The peak year for football participation (measured as a percentage of all U.S. high school students) was the 1989-90 school year, when approximately 7.40 percent played on their schools’ football teams.

The 1,085,272 high school students who played football in 2015-16 school year included 1,083,308 boys playing on the teams at 14,047 schools and 1,964 girls playing on the teams at 576 schools.

By themselves, the 1,083,308 high school boys who played football in the United States in the 2015 season outnumbered the boys and girls combined who played any other high school sport.

The closest competitor in the 2015-16 school year was outdoor track and field. 1,077,102 high school students (591,133 boys and 485,969 girls) participated in track and field last school year.

Basketball was the third most popular participation sport in the 2015-16 school year. 975,808 high school students played basketball last season, including 546,428 boys and 429,380 girls.

Soccer was the fourth most popular high school sport with 821,851 participants (440,322 boys and 381,529 girls); volleyball was fifth with 491,726 (436,309 girls and 55,417 boys); baseball was sixth with 490,105 (488,815 boys and 1,290 girls); cross country was seventh with 480,207 (257,691 boys and 222,516 girls); fast-pitch softball was eighth with 368,153 (366,685 girls and 1,468 boys); tennis was ninth with 341,001 (183,800 girls and 157,201 boys); and swimming and diving was tenth with 300,219 (166,747 girls and 133,470 boys).

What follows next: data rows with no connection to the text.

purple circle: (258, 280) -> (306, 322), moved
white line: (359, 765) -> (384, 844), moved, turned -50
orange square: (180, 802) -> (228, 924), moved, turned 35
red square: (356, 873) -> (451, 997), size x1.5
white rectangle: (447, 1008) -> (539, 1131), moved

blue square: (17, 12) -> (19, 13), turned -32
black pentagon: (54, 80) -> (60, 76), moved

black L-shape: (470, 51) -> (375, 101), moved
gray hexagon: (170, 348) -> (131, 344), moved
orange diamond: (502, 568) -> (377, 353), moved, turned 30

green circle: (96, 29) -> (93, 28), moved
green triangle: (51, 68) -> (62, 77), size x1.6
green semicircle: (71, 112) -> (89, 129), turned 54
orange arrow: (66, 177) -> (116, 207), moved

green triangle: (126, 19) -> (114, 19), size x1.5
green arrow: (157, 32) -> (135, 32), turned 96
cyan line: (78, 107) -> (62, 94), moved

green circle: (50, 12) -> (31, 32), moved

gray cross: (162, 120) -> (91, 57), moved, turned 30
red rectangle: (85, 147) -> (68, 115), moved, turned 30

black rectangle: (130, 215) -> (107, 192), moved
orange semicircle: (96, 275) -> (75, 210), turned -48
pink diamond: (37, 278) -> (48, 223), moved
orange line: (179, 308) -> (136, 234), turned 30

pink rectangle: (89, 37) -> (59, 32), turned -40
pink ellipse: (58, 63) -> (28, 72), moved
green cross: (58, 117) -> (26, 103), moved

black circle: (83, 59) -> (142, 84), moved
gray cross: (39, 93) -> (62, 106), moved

Football, according to the annual surveys conducted by the NFHS, has been the most popular high school participation sport in every year of the 21st century.

Basketball (counting the combined numbers of boys and girls playing) held that distinction from the 1991-92 school year through the 1998-99 school year.

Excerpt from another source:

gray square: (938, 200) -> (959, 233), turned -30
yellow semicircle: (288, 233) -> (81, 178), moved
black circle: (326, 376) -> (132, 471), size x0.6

In 1998-99, for example, 1,006,372 high school students (549,499 boys and 456,873 girls) played on their school basketball teams. That year, 11-man tackle football teams had 984,333 students playing (983,625 boys and 798 girls).

But in the 1999-00, the number of high school students playing basketball dropped to 992,730 (541,130 boys and 451,600 girls) and the number playing football increased to 1,003,392 (1,002,734 boys and 658 girls).

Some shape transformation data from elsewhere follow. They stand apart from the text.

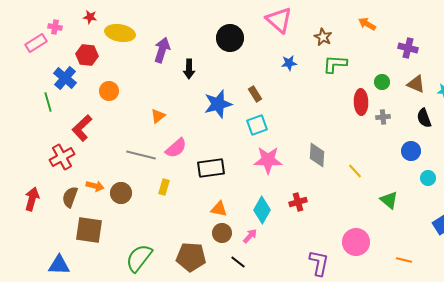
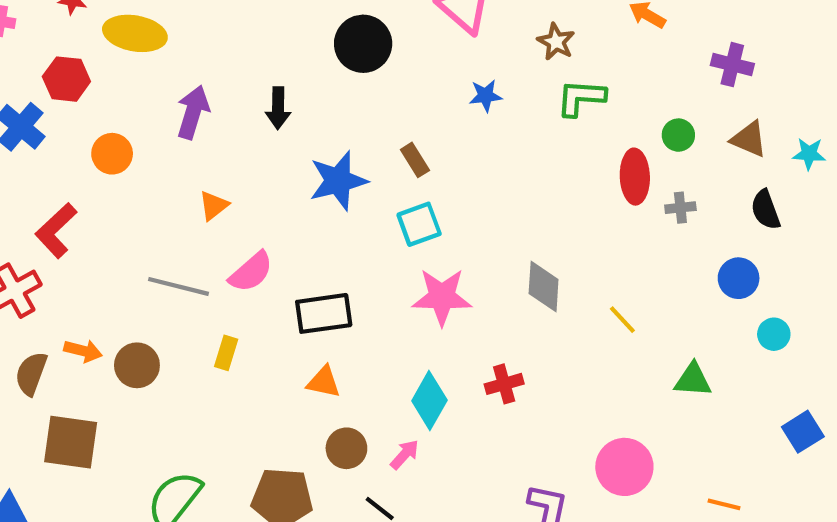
purple arrow: (162, 50) -> (193, 112), moved
green triangle: (389, 200) -> (693, 380), turned -36
orange triangle: (219, 209) -> (324, 382), moved

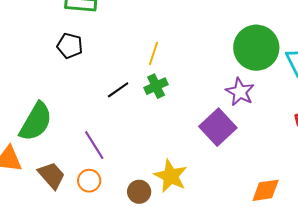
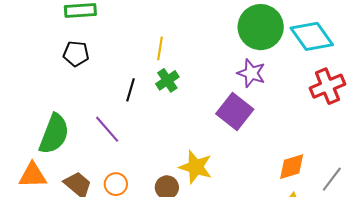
black line: (118, 90) -> (131, 90), turned -30
purple line: (94, 145) -> (107, 129), moved

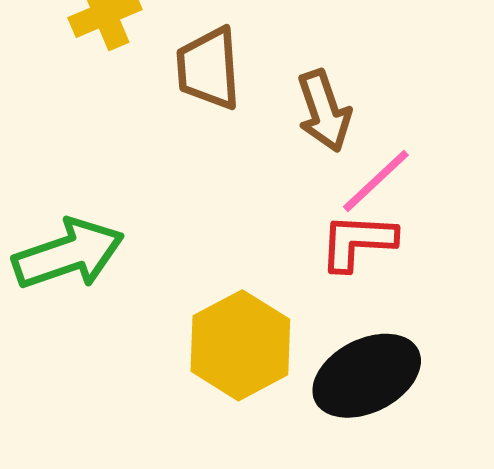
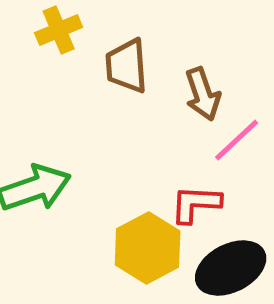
red L-shape: (358, 242) -> (196, 204), moved

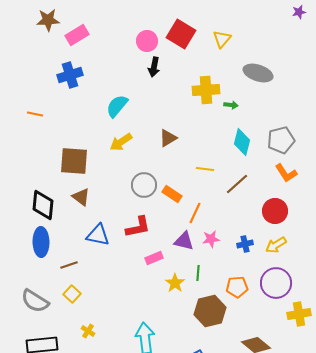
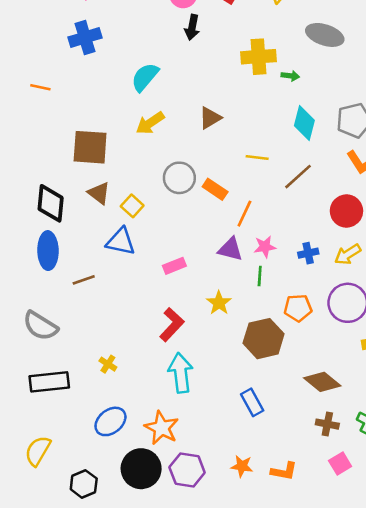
red L-shape: (138, 227) -> (172, 325), moved, turned -36
pink rectangle: (154, 258) -> (174, 266), moved
green line: (198, 273) -> (260, 276), moved
yellow square: (72, 294) -> (132, 206), moved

Since then, the boys alone who play high school football each year have outnumbered the combined boys and girls playing any other sport.

Back in the fall of 1978, according to the Table 201.20 published by the National Center for Educational Statistics, there were approximately 15,441,000 students enrolled in grades 9 through 12 in public and private schools in the United States. According to the NFHA, that same year there were 986,984 high school students playing on their schools’ 11-player football teams. That means that 6.39 percent of high school students were playing football that year.

In the fall of 1979, there were approximately 14,916,000 students enrolled in grades 9 through 12 in the United States and 937,762 high school football players (937,677 boys and 85 girls). That meant approximately 6.29 percent of high school students were playing football that year.

That was the lowest percentage of high school students playing high school football in any year since 1978.

(In years before 1978-79, as the NHFS noted in the survey for that year, the organization conducted athletics-participation surveys that included some junior high schools as well as some high schools in Canada. From 1978-79 onward, their surveys have focused only on U.S. high schools, making their numbers from that year forward consistent.)

In the fall of 1989, the peak year for football participation as a percentage of high-school enrollment, there were 12,524,000 students enrolled in grades 9 through 12 in the United States and 926,560 playing football (926,474 boys and 86 girls). That meant approximately 7.40 percent of high school students were playing football.

In the fall of 2015, the projected enrollment for grades 9 through 12 was approximately 16,281,000 according to NCES’s Table 201.20. In the 2015-16 school year, the 1,085,272 high school students (1,083,308 boys and 1,964 girls) who played football equaled approximately 6.67 percent of all high school students.